Before you try to control moss it is usually better to identify why moss is appearing in your lawn. Solving the reasons why moss develops in your lawn may help reduce the amount of moss that appears in subsequent years. Moss, which does not have roots, obtains its nutrients from moisture. Moss thrives in damp and shady areas. Moss will rapidly develop in lawns that have thatch. Damp thatch acts as a perfect environment for moss to develop. Compacted soil or poorly drained soil which can be a feature of heavy clay soils tends to have a damp surface that offers a perfect environment for moss spores to develop. Areas of lawn that have been scalped or areas that have thin growth will also be quickly colonised with moss.

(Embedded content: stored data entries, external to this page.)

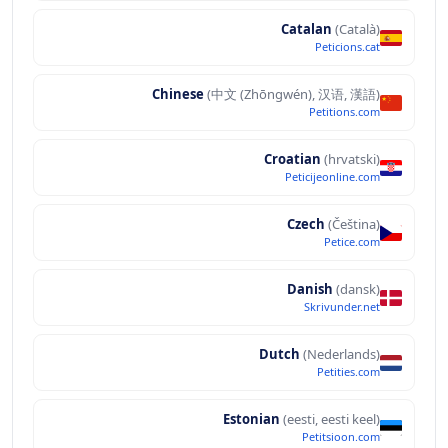
Catalan
(Català)
Peticions.cat
Chinese
(中文 (Zhōngwén), 汉语, 漢語)
Petitions.com
Croatian
(hrvatski)
Peticijeonline.com
Czech
(Čeština)
Petice.com
Danish
(dansk)
Skrivunder.net
Dutch
(Nederlands)
Petities.com
Estonian
(eesti, eesti keel)
Petitsioon.com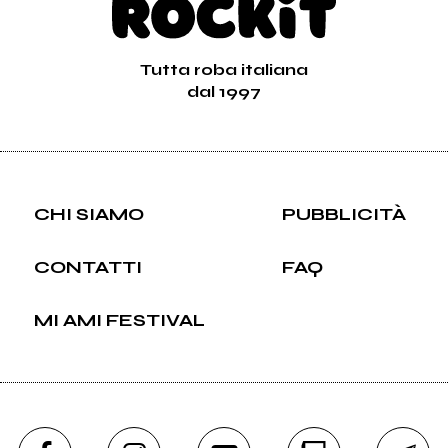
Tutta roba italiana
dal 1997
CHI SIAMO
PUBBLICITÀ
CONTATTI
FAQ
MI AMI FESTIVAL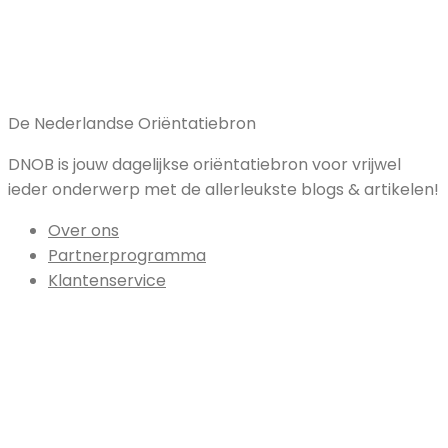
De Nederlandse Oriëntatiebron
DNOB is jouw dagelijkse oriëntatiebron voor vrijwel
ieder onderwerp met de allerleukste blogs & artikelen!
Over ons
Partnerprogramma
Klantenservice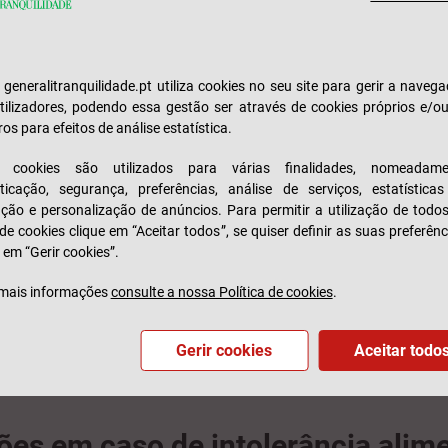
ar-lhe sobre os
sintomas e a relação entre estes e a sua alime
 fazer exames, com o intuito de confirmar o diagnóstico.
e generalitranquilidade.pt utiliza cookies no seu site para gerir a naveg
tilizadores, podendo essa gestão ser através de cookies próprios e/o
ros para efeitos de análise estatística.
no ar expirado (teste SIBO H2), que mede a
concentração de hid
s cookies são utilizados para várias finalidades, nomeadame
para a corrente sanguínea e chega aos pulmões, onde é expirad
ticação, segurança, preferências, análise de serviços, estatística
eficiente é a digestão da lactose
e maior é a probabilidade de 
zação e personalização de anúncios. Para permitir a utilização de todo
o vazio e por um especialista.
 de cookies clique em “Aceitar todos”, se quiser definir as suas preferênc
 em “Gerir cookies”.
lidade de uma intolerância ao glúten, o gastrenterologista re
mais informações
consulte a nossa Política de cookies
.
delgado
. Este exame é efetuado por endoscopia digestiva alta (
 predisposição genética no doente.
Gerir cookies
Aceitar todo
tar, o
Seguro Saúde
da Generali Tranquilidade
pode permitir-l
cia ou outra condição médica. E, depois de tudo esclarecido,
es em caso de intolerância alim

If you have compacted soil the lawn needs to be aerated regularly. Thatch will also need to be removed by scarification. Simple raking of the lawn while removing the moss will not remove the thatch. Scarification should follow an application of moss control. If you rake your lawn while the moss is still alive and green you will be spreading the moss spores across your lawn. Once Essential Lawn Care have applied moss control it should be left for two weeks until the moss has turned brown / black. We will then arrange to return to scarify and aerate your lawn.
Removing the conditions that encourage moss to develop will reduce the possibility of moss returning. However if you have a heavy soil and or shaded areas in your garden then you will always have to be vigilant.